WHAT YOU ARE ASKED TO DO:
Every entry in the data that follows should come back exactly, pictures aside.

INPUT MATERIAL:

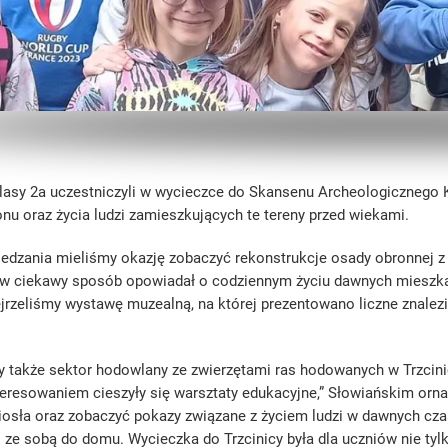
lasy 2a uczestniczyli w wycieczce do Skansenu Archeologicznego K
ionu oraz życia ludzi zamieszkujących te tereny przed wiekami.
edzania mieliśmy okazję zobaczyć rekonstrukcje osady obronnej z
w ciekawy sposób opowiadał o codziennym życiu dawnych mieszka
rzeliśmy wystawę muzealną, na której prezentowano liczne znale
y także sektor hodowlany ze zwierzętami ras hodowanych w Trzcini
eresowaniem cieszyły się warsztaty edukacyjne,” Słowiańskim or
osła oraz zobaczyć pokazy związane z życiem ludzi w dawnych czas
i ze sobą do domu. Wycieczka do Trzcinicy była dla uczniów nie tylko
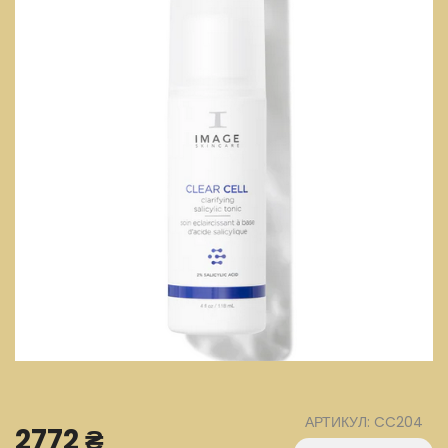
АРТИКУЛ: CC204
2772 ₴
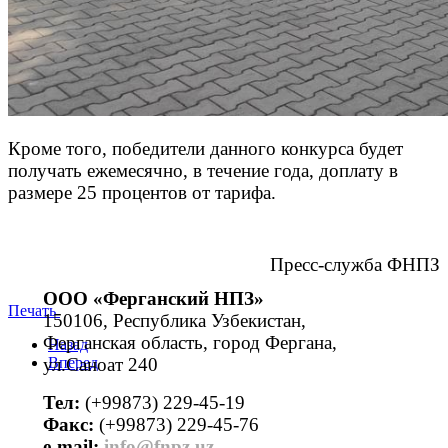
Кроме того, победители данного конкурса будет
получать ежемесячно, в течение года, доплату в
размере 25 процентов от тарифа.
Пресс-служба ФНПЗ
ООО «Ферганский НПЗ»
Печать
150106, Республика Узбекистан,
Ферганская область, город Фергана,
Назад
ул.Саноат 240
Вперед
Тел:
(+99873) 229-45-19
Факс:
(+99873) 229-45-76
е-mail:
info@fnpz.uz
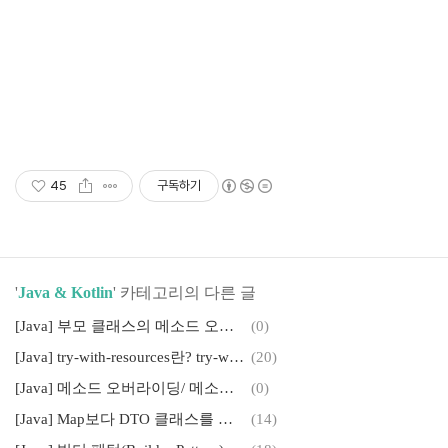
45
구독하기
'
Java & Kotlin
' 카테고리의 다른 글
[Java] 부모 클래스의 메소드 오버라이딩이 더 큰 범위의 접근 제어자만 가능한 이유 or 더 좁은 범위로 변경할 수 없는 이유
(0)
[Java] try-with-resources란? try-with-resources 사용법 예시와 try-with-resources를 사용해야 하는 이유
(20)
[Java] 메소드 오버라이딩/ 메소드 오버로딩을 통한 상속 다형성에 대한 이해와 Self 참조
(0)
[Java] Map보다 DTO 클래스를 사용해야 하는 이유
(14)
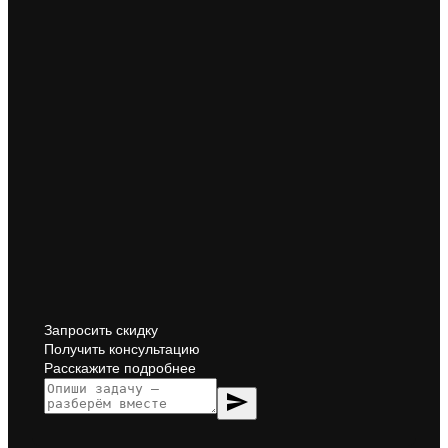
Запросить скидку
Получить консультацию
Расскажите подробнее
send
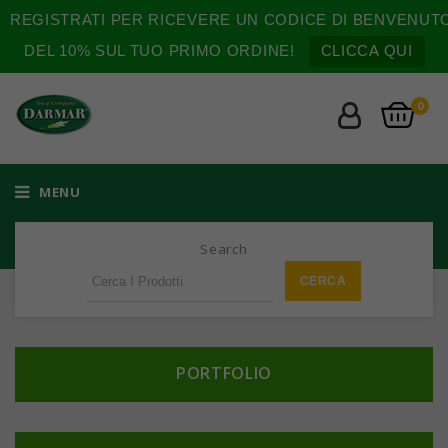
REGISTRATI PER RICEVERE UN CODICE DI BENVENUT
DEL 10% SUL TUO PRIMO ORDINE!
CLICCA QUI
0
MENU
Search
PORTFOLIO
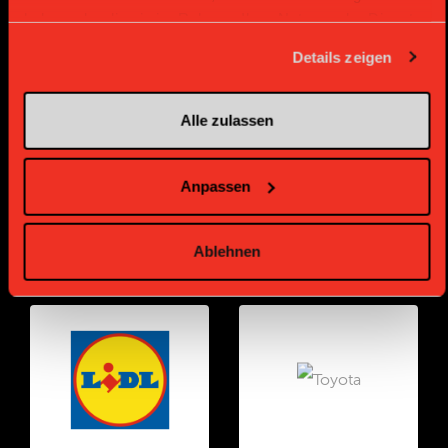
haben oder die sie im Rahmen Ihrer Nutzung der Dienste
gesammelt haben.
Details zeigen
Partenaire Or
Partenaire Or
Alle zulassen
Anpassen
Ablehnen
Partenaire Or
Partenaire Or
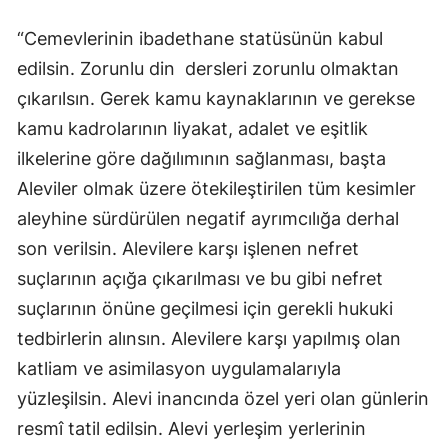
“Cemevlerinin ibadethane statüsünün kabul
edilsin. Zorunlu din dersleri zorunlu olmaktan
çıkarılsın. Gerek kamu kaynaklarının ve gerekse
kamu kadrolarının liyakat, adalet ve eşitlik
ilkelerine göre dağılımının sağlanması, başta
Aleviler olmak üzere ötekileştirilen tüm kesimler
aleyhine sürdürülen negatif ayrımcılığa derhal
son verilsin. Alevilere karşı işlenen nefret
suçlarının açığa çıkarılması ve bu gibi nefret
suçlarının önüne geçilmesi için gerekli hukuki
tedbirlerin alınsın. Alevilere karşı yapılmış olan
katliam ve asimilasyon uygulamalarıyla
yüzleşilsin. Alevi inancında özel yeri olan günlerin
resmî tatil edilsin. Alevi yerleşim yerlerinin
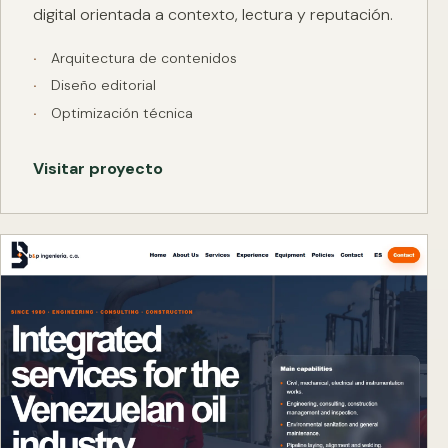
digital orientada a contexto, lectura y reputación.
Arquitectura de contenidos
Diseño editorial
Optimización técnica
Visitar proyecto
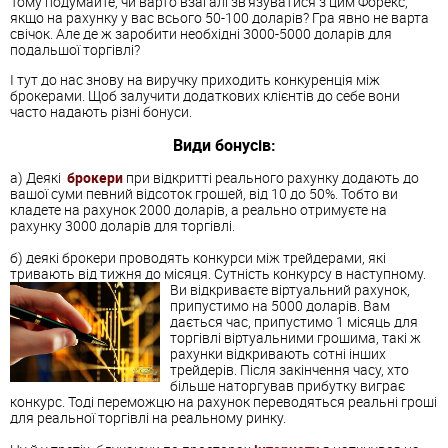
Тому подумайте, чи варто взагалі зв'язуватися з цим Форекс,
якщо на рахунку у вас всього 50-100 доларів? Гра явно не варта
свічок. Але де ж заробити необхідні 3000-5000 доларів для
подальшої торгівлі?
І тут до нас знову на виручку приходить конкуренція між
брокерами. Щоб залучити додаткових клієнтів до себе вони
часто надають різні бонуси.
Види бонусів:
а) Деякі
брокери
при відкритті реального рахунку додають до
вашої суми певний відсоток грошей, від 10 до 50%. Тобто ви
кладете на рахунок 2000 доларів, а реально отримуєте на
рахунку 3000 доларів для торгівлі.
б) деякі брокери проводять конкурси між трейдерами, які
тривають від тижня до місяця. Сутність конкурсу в наступному.
Ви відкриваєте віртуальний рахунок,
припустимо на 5000 доларів. Вам
дається час, припустимо 1 місяць для
торгівлі віртуальними грошима, такі ж
рахунки відкривають сотні інших
трейдерів. Після закінчення часу, хто
більше наторгував прибутку виграє
конкурс. Тоді переможцю на рахунок переводяться реальні гроші
для реальної торгівлі на реальному ринку.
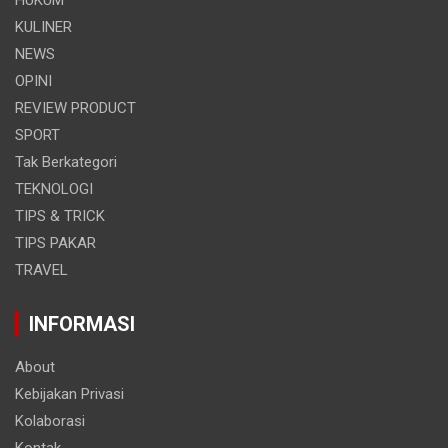
KULINER
NEWS
OPINI
REVIEW PRODUCT
SPORT
Tak Berkategori
TEKNOLOGI
TIPS & TRICK
TIPS PAKAR
TRAVEL
INFORMASI
About
Kebijakan Privasi
Kolaborasi
Kontak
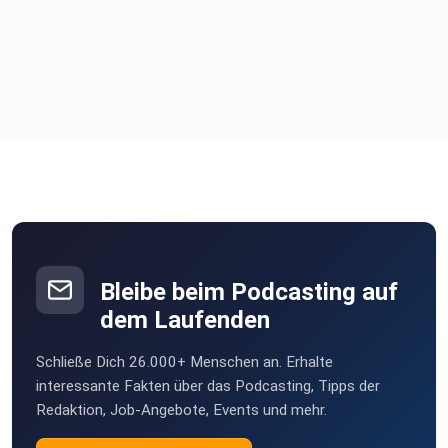
Wie Du mit einfachen Tools wie Atmung und Bewegung
sofort
Einfluss nehmen kannst
Warum Schütteln mehr ist als nur eine Übung sondern ein
echter
Gamechanger
Wie Du mit Aufregung, Lampenfieber und Bewertungsangst
anders
umgehen kannst
Und warum Unperfektheit nicht Dein Problem ist sondern
Deine
größte Stärke
Bleibe beim Podcasting auf
dem Laufenden
Es geht nicht darum jemand anderes zu werden.
Schließe Dich 26.000+ Menschen an. Erhalte
Es geht darum wieder bei Dir anzukommen.
interessante Fakten über das Podcasting, Tipps der
Redaktion, Job-Angebote, Events und mehr.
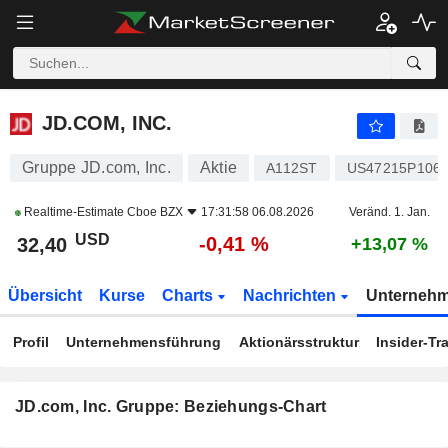
JD.COM, INC.
32,40
$
-0,41 %
JD.COM, INC.
Gruppe JD.com, Inc.
Aktie
A112ST
US47215P106
Realtime-Estimate
Cboe BZX
17:31:58 06.08.2026
Veränd. 1. Jan.
USD
-0,41 %
32,40
+13,07 %
Übersicht
Kurse
Charts
Nachrichten
Unterneh
Profil
Unternehmensführung
Aktionärsstruktur
Insider-Tr
JD.com, Inc. Gruppe: Beziehungs-Chart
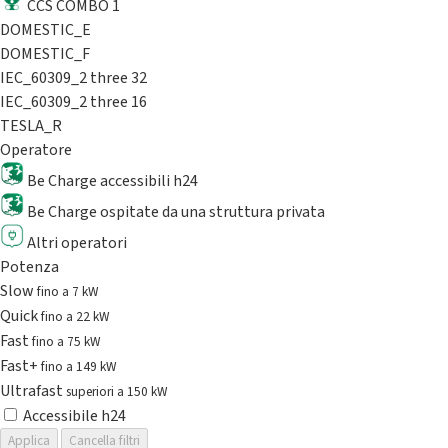
CCS COMBO 1
DOMESTIC_E
DOMESTIC_F
IEC_60309_2 three 32
IEC_60309_2 three 16
TESLA_R
Operatore
Be Charge accessibili h24
Be Charge ospitate da una struttura privata
Altri operatori
Potenza
Slow
fino a 7 kW
Quick
fino a 22 kW
Fast
fino a 75 kW
Fast+
fino a 149 kW
Ultrafast
superiori a 150 kW
Accessibile h24
Applica
Cancella filtri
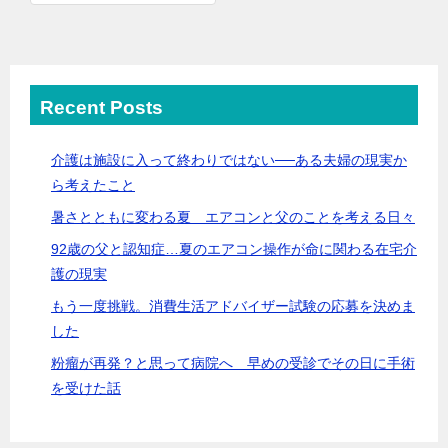
Recent Posts
介護は施設に入って終わりではない──ある夫婦の現実か
ら考えたこと
暑さとともに変わる夏 エアコンと父のことを考える日々
92歳の父と認知症…夏のエアコン操作が命に関わる在宅介
護の現実
もう一度挑戦。消費生活アドバイザー試験の応募を決めま
した
粉瘤が再発？と思って病院へ 早めの受診でその日に手術
を受けた話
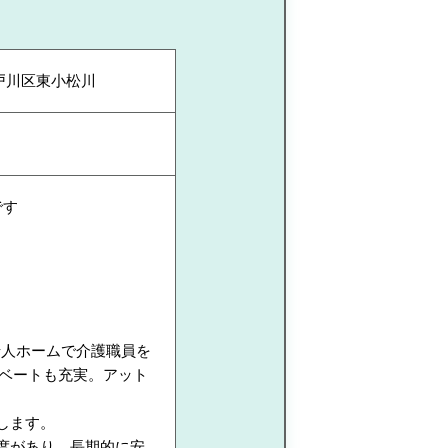
戸川区東小松川
です
老人ホームで介護職員を
イベートも充実。アット
します。
度があり、長期的に安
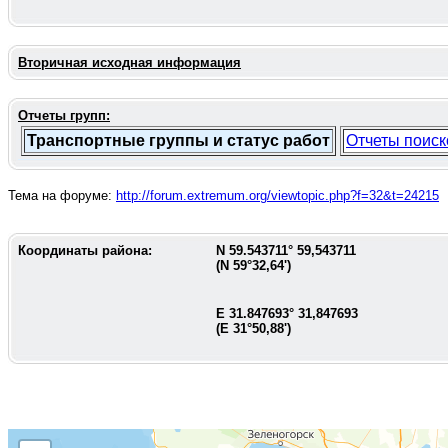
Вторичная исходная информация
Отчеты групп:
Транспортные группы и статус работ
Отчеты поиск
Тема на форуме:
http://forum.extremum.org/viewtopic.php?f=32&t=24215
Координаты района:
N
59.543711
°
59,543711
(N
59°32,64'
)
E
31.847693
°
31,847693
(E
31°50,88'
)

FINISHED EXERCISE:
lasy 2a uczestniczyli w wycieczce do Skansenu Archeologicznego K
ionu oraz życia ludzi zamieszkujących te tereny przed wiekami.
edzania mieliśmy okazję zobaczyć rekonstrukcje osady obronnej z
w ciekawy sposób opowiadał o codziennym życiu dawnych mieszka
rzeliśmy wystawę muzealną, na której prezentowano liczne znale
y także sektor hodowlany ze zwierzętami ras hodowanych w Trzcini
eresowaniem cieszyły się warsztaty edukacyjne,” Słowiańskim or
osła oraz zobaczyć pokazy związane z życiem ludzi w dawnych czas
i ze sobą do domu. Wycieczka do Trzcinicy była dla uczniów nie tylko
АРТИКУЛ: CC204
2772 ₴
Кроме того, победители данного конкурса будет
получать ежемесячно, в течение года, доплату в
размере 25 процентов от тарифа.
Пресс-служба ФНПЗ
ООО «Ферганский НПЗ»
Печать
150106, Республика Узбекистан,
Ферганская область, город Фергана,
Назад
ул.Саноат 240
Вперед
Тел:
(+99873) 229-45-19
Факс:
(+99873) 229-45-76
е-mail:
info@fnpz.uz
45
구독하기
'
Java & Kotlin
' 카테고리의 다른 글
[Java] 부모 클래스의 메소드 오버라이딩이 더 큰 범위의 접근 제어자만 가능한 이유 or 더 좁은 범위로 변경할 수 없는 이유
(0)
[Java] try-with-resources란? try-with-resources 사용법 예시와 try-with-resources를 사용해야 하는 이유
(20)
[Java] 메소드 오버라이딩/ 메소드 오버로딩을 통한 상속 다형성에 대한 이해와 Self 참조
(0)
[Java] Map보다 DTO 클래스를 사용해야 하는 이유
(14)
Запросить скидку
Получить консультацию
Расскажите подробнее
send
REGISTRATI PER RICEVERE UN CODICE DI BENVENUT
DEL 10% SUL TUO PRIMO ORDINE!
CLICCA QUI
0
MENU
Search
PORTFOLIO
haben oder die sie im Rahmen Ihrer Nutzung der Dienste
gesammelt haben.
Details zeigen
Partenaire Or
Partenaire Or
Alle zulassen
Anpassen
Ablehnen
Partenaire Or
Partenaire Or
“Cemevlerinin ibadethane statüsünün kabul
edilsin. Zorunlu din dersleri zorunlu olmaktan
çıkarılsın. Gerek kamu kaynaklarının ve gerekse
kamu kadrolarının liyakat, adalet ve eşitlik
ilkelerine göre dağılımının sağlanması, başta
Aleviler olmak üzere ötekileştirilen tüm kesimler
aleyhine sürdürülen negatif ayrımcılığa derhal
son verilsin. Alevilere karşı işlenen nefret
suçlarının açığa çıkarılması ve bu gibi nefret
suçlarının önüne geçilmesi için gerekli hukuki
tedbirlerin alınsın. Alevilere karşı yapılmış olan
katliam ve asimilasyon uygulamalarıyla
yüzleşilsin. Alevi inancında özel yeri olan günlerin
resmî tatil edilsin. Alevi yerleşim yerlerinin
digital orientada a contexto, lectura y reputación.
Arquitectura de contenidos
Diseño editorial
Optimización técnica
Visitar proyecto
Тому подумайте, чи варто взагалі зв'язуватися з цим Форекс,
якщо на рахунку у вас всього 50-100 доларів? Гра явно не варта
свічок. Але де ж заробити необхідні 3000-5000 доларів для
подальшої торгівлі?
І тут до нас знову на виручку приходить конкуренція між
брокерами. Щоб залучити додаткових клієнтів до себе вони
часто надають різні бонуси.
Види бонусів:
а) Деякі
брокери
при відкритті реального рахунку додають до
вашої суми певний відсоток грошей, від 10 до 50%. Тобто ви
кладете на рахунок 2000 доларів, а реально отримуєте на
рахунку 3000 доларів для торгівлі.
б) деякі брокери проводять конкурси між трейдерами, які
тривають від тижня до місяця. Сутність конкурсу в наступному.
Ви відкриваєте віртуальний рахунок,
припустимо на 5000 доларів. Вам
дається час, припустимо 1 місяць для
торгівлі віртуальними грошима, такі ж
рахунки відкривають сотні інших
трейдерів. Після закінчення часу, хто
більше наторгував прибутку виграє
конкурс. Тоді переможцю на рахунок переводяться реальні гроші
для реальної торгівлі на реальному ринку.
KULINER
NEWS
OPINI
REVIEW PRODUCT
SPORT
Tak Berkategori
TEKNOLOGI
TIPS & TRICK
TIPS PAKAR
TRAVEL
INFORMASI
About
Kebijakan Privasi
Kolaborasi
Kontak
Wie Du mit einfachen Tools wie Atmung und Bewegung
sofort
Einfluss nehmen kannst
Warum Schütteln mehr ist als nur eine Übung sondern ein
echter
Gamechanger
Wie Du mit Aufregung, Lampenfieber und Bewertungsangst
anders
umgehen kannst
Und warum Unperfektheit nicht Dein Problem ist sondern
Deine
größte Stärke
Bleibe beim Podcasting auf
dem Laufenden
Es geht nicht darum jemand anderes zu werden.
Schließe Dich 26.000+ Menschen an. Erhalte
Es geht darum wieder bei Dir anzukommen.
interessante Fakten über das Podcasting, Tipps der
Redaktion, Job-Angebote, Events und mehr.
JD.COM, INC.
32,40
$
-0,41 %
JD.COM, INC.
Gruppe JD.com, Inc.
Aktie
A112ST
US47215P106
Realtime-Estimate
Cboe BZX
17:31:58 06.08.2026
Veränd. 1. Jan.
USD
-0,41 %
32,40
+13,07 %
Übersicht
Kurse
Charts
Nachrichten
Unterneh
Profil
Unternehmensführung
Aktionärsstruktur
Insider-Tr
JD.com, Inc. Gruppe: Beziehungs-Chart
CCS COMBO 1
DOMESTIC_E
DOMESTIC_F
IEC_60309_2 three 32
IEC_60309_2 three 16
TESLA_R
Operatore
Be Charge accessibili h24
Be Charge ospitate da una struttura privata
Altri operatori
Potenza
Slow
fino a 7 kW
Quick
fino a 22 kW
Fast
fino a 75 kW
Fast+
fino a 149 kW
Ultrafast
superiori a 150 kW
Accessibile h24
Applica
Cancella filtri
Recent Posts
介護は施設に入って終わりではない──ある夫婦の現実か
ら考えたこと
暑さとともに変わる夏 エアコンと父のことを考える日々
92歳の父と認知症…夏のエアコン操作が命に関わる在宅介
護の現実
もう一度挑戦。消費生活アドバイザー試験の応募を決めま
した
粉瘤が再発？と思って病院へ 早めの受診でその日に手術
を受けた話
戸川区東小松川
です
老人ホームで介護職員を
イベートも充実。アット
します。
度があり、長期的に安
Вторичная исходная информация
Отчеты групп:
Транспортные группы и статус работ
Отчеты поиск
Тема на форуме:
http://forum.extremum.org/viewtopic.php?f=32&t=24215
Координаты района:
N
59.543711
°
59,543711
(N
59°32,64'
)
E
31.847693
°
31,847693
(E
31°50,88'
)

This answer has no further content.